┌─ PROVIDED ENTRIES

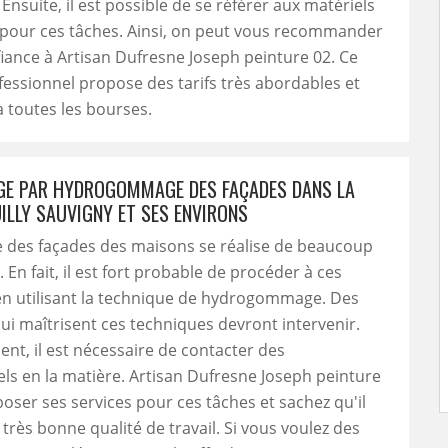
Ensuite, il est possible de se référer aux matériels
 pour ces tâches. Ainsi, on peut vous recommander
fiance à Artisan Dufresne Joseph peinture 02. Ce
fessionnel propose des tarifs très abordables et
à toutes les bourses.
GE PAR HYDROGOMMAGE DES FAÇADES DANS LA
UILLY SAUVIGNY ET SES ENVIRONS
e des façades des maisons se réalise de beaucoup
 En fait, il est fort probable de procéder à ces
en utilisant la technique de hydrogommage. Des
i maîtrisent ces techniques devront intervenir.
nt, il est nécessaire de contacter des
ls en la matière. Artisan Dufresne Joseph peinture
oser ses services pour ces tâches et sachez qu'il
 très bonne qualité de travail. Si vous voulez des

└─

WHAT THIS TASK INVOLVES: Your answer should consist solely of the lines above from the line with "UILLY SAUVIGNY ET SES ENVIRONS" to the line with "ls en la matière.", both included, reproduced exactly.

SOLUTION FOR THIS EXERCISE:
UILLY SAUVIGNY ET SES ENVIRONS
e des façades des maisons se réalise de beaucoup
 En fait, il est fort probable de procéder à ces
en utilisant la technique de hydrogommage. Des
i maîtrisent ces techniques devront intervenir.
nt, il est nécessaire de contacter des
ls en la matière. Artisan Dufresne Joseph peinture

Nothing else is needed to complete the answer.